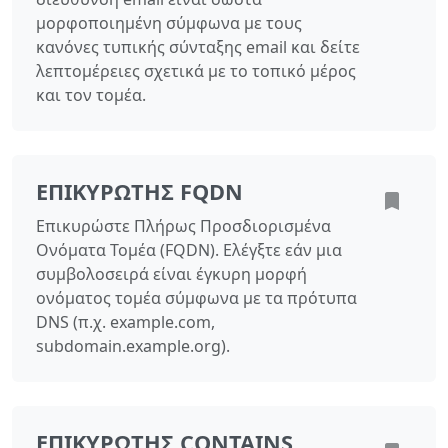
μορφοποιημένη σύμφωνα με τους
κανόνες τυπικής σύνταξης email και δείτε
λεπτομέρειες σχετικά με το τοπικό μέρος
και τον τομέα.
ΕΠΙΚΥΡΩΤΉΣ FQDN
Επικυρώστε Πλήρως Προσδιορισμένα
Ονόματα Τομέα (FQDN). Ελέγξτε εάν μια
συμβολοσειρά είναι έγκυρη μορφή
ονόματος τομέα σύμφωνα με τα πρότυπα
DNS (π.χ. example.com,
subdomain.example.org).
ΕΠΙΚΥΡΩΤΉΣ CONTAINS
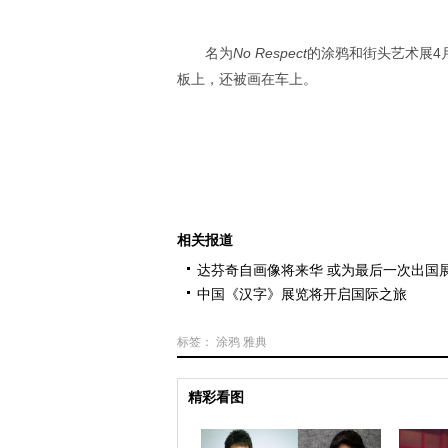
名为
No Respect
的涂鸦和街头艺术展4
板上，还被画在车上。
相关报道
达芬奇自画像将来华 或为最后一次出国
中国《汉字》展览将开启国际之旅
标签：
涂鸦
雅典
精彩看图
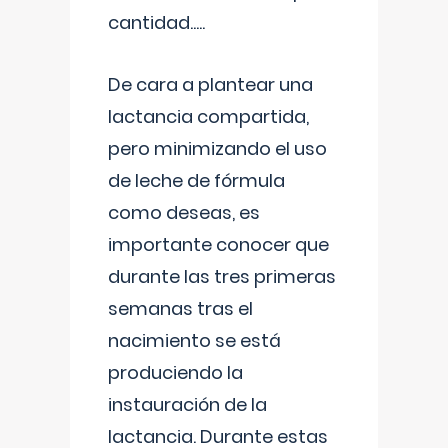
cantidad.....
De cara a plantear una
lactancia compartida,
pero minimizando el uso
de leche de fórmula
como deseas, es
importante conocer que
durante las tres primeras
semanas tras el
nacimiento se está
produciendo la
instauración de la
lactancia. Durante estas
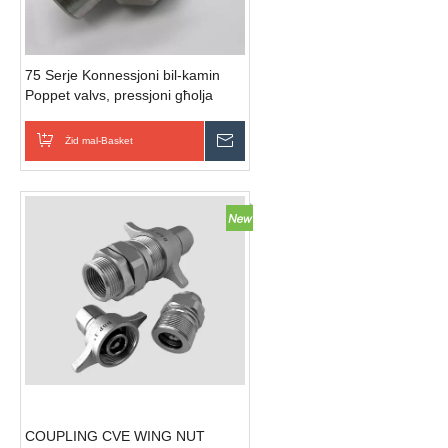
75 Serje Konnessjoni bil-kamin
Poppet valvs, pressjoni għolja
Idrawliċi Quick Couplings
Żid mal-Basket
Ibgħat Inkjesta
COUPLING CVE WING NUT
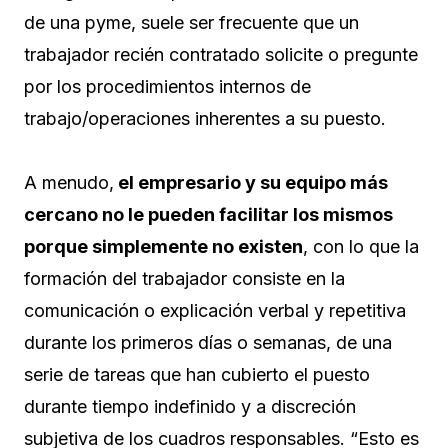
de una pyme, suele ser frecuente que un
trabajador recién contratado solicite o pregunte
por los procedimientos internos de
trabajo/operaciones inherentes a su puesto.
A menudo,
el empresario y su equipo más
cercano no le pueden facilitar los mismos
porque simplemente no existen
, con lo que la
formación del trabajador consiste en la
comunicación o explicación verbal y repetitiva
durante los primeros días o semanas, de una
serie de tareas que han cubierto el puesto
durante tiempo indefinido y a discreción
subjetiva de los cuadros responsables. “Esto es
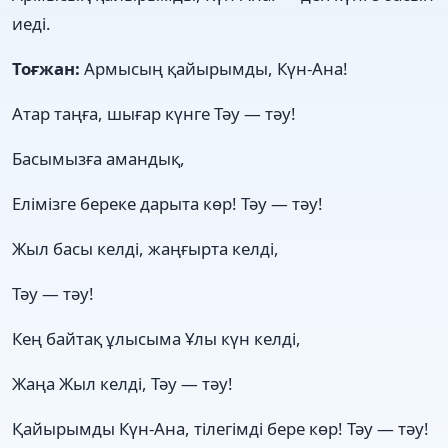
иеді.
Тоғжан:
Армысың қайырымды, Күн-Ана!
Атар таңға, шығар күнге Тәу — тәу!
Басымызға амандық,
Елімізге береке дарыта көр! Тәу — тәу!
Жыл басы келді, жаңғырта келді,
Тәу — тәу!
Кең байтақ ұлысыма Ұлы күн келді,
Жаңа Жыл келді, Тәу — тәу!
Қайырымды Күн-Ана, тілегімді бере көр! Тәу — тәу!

PROBLEM REQUIREMENTS: Everything from the first line of the records through the line containing "como deseas, es" should be reproduced exactly, apart from the pictures.

SOLUTION:
μορφοποιημένη σύμφωνα με τους
κανόνες τυπικής σύνταξης email και δείτε
λεπτομέρειες σχετικά με το τοπικό μέρος
και τον τομέα.
ΕΠΙΚΥΡΩΤΉΣ FQDN
Επικυρώστε Πλήρως Προσδιορισμένα
Ονόματα Τομέα (FQDN). Ελέγξτε εάν μια
συμβολοσειρά είναι έγκυρη μορφή
ονόματος τομέα σύμφωνα με τα πρότυπα
DNS (π.χ. example.com,
subdomain.example.org).
ΕΠΙΚΥΡΩΤΉΣ CONTAINS
名为
No Respect
的涂鸦和街头艺术展4
板上，还被画在车上。
相关报道
达芬奇自画像将来华 或为最后一次出国
中国《汉字》展览将开启国际之旅
标签：
涂鸦
雅典
精彩看图
cantidad.....
De cara a plantear una
lactancia compartida,
pero minimizando el uso
de leche de fórmula
como deseas, es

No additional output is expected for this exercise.